There’s a new addition to the BlackBerry lineup, and while it still means business, it’s got a playful edge with it’s selection of three colours (and their names): Slate, Champagne and Atomic (aka, red). The BlackBerry Key2 LE is a modern-looking device, assuming you don’t find the physical keyboard deeply anachronistic. And it’s got a solid selection of specs and a some welcome additions to its software.
So, what’s new? For starters, there’s a customisable “Speed Key” for one-button shortcuts, and BlackBerry’s snuggling up even closer to Google, whose Android operating system the company uses, by integrating Google Assistant, Google Lens and — in markets that support it — Google Pay into the Key2 LE.
But more on that Speed Key: it’s designed to let you perform a function, open a contact, or switch to an app without needing to head back to the home screen. But there’s more on the shortcut front, with the option to assign each physical key on the device to a custom shortcut. Assuming you can remember them all, that means the potential for up to 52 of them.
The 4.5in display is full-HD display with the unusual resolution of 1620×1080 and a ratio of 3:2 (the price you pay for that keyboard), and there’s a dual rear camera setup (13MP+5MP) that includes the now almost obligatory Portrait mode for blurry backgrounds, and an 8MP front-facing snapper with an LCD flash, support for “Wide Selfie (selfie panorama)” and — heaven help us — a beauty mode called Face Beauty, in case you want to look like a store mannequin.

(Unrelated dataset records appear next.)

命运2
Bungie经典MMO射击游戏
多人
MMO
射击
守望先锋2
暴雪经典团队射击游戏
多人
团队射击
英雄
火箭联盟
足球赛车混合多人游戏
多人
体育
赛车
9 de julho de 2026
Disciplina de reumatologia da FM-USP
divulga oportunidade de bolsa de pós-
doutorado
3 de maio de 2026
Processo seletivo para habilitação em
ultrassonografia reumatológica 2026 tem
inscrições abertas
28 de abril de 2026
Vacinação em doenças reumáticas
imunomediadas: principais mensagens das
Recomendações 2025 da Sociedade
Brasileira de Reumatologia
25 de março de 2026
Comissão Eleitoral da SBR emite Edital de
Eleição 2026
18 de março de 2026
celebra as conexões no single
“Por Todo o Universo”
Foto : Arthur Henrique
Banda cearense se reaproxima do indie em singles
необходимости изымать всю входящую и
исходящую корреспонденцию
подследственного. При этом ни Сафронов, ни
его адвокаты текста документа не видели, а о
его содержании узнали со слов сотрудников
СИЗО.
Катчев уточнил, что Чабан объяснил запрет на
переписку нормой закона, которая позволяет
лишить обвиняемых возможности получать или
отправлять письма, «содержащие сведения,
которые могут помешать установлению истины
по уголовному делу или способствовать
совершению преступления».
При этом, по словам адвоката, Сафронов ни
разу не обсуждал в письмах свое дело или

Those aren’t the most inspiring specs on paper, but we’ll reserve judgment until we’ve had time with the actual device. we’re pleased to see Google Lens built-in, though. Not that it’s terribly useful now, but much like Google Photos was a little crusty to start with, it’s gone from novelty to necessity pretty rapidly.
Saving Ryan’s private (info)
BlackBerry’s always prided itself on its security features, and that’s still the case with the Key2 LE. A feature called Locker lets you manage what information you allow to head cloud wards, and creates a “personal space” on the device for storing sensitive apps, documents and photos. So your Candy Crush addiction and obsession with photos of the band Aqua can remain secret. It’s also possible to create separate work and personal accounts — a staple of BlackBerry devices — along with the good old BlackBerry Hub, that collates texts, instant messages and email in a single folder.

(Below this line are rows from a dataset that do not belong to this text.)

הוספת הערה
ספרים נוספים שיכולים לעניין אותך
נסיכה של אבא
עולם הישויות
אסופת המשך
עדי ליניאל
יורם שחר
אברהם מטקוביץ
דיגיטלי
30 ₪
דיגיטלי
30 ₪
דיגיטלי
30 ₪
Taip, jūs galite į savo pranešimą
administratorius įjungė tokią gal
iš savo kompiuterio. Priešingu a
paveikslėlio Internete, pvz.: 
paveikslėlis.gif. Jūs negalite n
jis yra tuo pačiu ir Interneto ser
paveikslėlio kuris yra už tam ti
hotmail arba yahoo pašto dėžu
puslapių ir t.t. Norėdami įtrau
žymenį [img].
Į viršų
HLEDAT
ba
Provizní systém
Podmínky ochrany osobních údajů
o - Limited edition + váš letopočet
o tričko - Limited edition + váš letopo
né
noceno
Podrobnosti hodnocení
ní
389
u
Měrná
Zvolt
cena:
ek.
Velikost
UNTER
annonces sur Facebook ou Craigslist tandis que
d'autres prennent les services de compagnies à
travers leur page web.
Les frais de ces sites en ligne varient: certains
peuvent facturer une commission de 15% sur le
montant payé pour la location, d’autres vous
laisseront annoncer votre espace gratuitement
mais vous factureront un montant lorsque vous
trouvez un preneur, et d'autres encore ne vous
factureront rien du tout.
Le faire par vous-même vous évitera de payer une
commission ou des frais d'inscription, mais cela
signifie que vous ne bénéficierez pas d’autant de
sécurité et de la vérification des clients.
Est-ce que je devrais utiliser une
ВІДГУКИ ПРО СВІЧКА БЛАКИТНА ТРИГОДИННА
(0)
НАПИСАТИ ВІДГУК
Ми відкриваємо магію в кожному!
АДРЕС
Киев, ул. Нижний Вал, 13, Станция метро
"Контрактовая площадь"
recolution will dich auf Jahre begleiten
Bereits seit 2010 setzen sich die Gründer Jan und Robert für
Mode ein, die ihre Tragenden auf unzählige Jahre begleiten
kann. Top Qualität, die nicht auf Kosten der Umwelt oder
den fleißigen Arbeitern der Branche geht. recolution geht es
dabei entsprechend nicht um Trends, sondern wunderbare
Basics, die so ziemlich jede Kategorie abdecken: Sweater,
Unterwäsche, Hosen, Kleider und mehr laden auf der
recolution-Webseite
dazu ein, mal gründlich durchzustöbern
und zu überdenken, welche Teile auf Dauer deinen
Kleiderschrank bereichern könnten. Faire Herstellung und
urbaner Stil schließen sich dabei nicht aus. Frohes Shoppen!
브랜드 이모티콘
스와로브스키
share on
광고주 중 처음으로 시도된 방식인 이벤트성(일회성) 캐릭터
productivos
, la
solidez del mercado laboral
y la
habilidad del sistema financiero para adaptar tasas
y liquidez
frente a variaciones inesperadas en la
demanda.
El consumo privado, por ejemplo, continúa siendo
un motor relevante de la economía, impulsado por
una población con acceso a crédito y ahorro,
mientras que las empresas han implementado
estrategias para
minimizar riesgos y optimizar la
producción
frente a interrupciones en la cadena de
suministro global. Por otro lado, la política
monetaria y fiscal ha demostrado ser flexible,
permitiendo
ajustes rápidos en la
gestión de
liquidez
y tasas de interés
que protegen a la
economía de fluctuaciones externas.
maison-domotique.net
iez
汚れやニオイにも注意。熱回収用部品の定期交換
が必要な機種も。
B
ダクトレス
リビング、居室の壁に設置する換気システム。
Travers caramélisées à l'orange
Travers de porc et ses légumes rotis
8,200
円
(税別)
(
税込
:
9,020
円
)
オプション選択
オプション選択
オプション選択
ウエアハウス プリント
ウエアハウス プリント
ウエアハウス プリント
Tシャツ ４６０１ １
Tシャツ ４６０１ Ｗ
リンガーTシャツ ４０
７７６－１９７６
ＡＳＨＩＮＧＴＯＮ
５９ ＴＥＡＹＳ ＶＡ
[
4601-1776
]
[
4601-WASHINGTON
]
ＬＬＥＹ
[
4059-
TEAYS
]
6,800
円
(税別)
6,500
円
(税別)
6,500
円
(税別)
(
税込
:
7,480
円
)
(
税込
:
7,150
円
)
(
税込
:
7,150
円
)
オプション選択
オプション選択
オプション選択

Mozilla’s privacy focused browser, Firefox Focus, comes preinstalled, to limit trackers’ ability to follow you around the web (and serve you ads for Eurovision) and wipe browsing history every time you close it.
BlackBerry’s also given its DTEK app a lick of paint and added “new scanning features for proactive security checks to easily identify and mitigate potential security risks, such as unwanted data access by a downloaded application”. The company has also committed to offering monthly security upgrades for Android.
The Key2 LE has 4GB of memory and comes in 32GB and 64GB variants, both of which can be expanded via microSD. The battery is a 3000mAh one which supports Qualcomm Quick Charge 3.0… that should translate to about 50% charge in 40 minutes, so even if you’re obsessively watching old TV shows (conveniently, they tend to be shot in 3:2), you can always top up to run out to that meeting you’re now running late for.
The new handset goes on sale next month in a handful of markets, with a US price of $400 for the 32GB version and $450 for the 64GB. No word on when we can expect to see it in South Africa or what it’ll cost yet, though. Do you want one? Let us know in the comments or on social media. Allegedly, there are still BlackBerry users who do want physical keyboards and are happy to sacrifice screen real-estate or conventional aspect ratios in the process… we just aren’t them. But hey, at least there’s USB-C.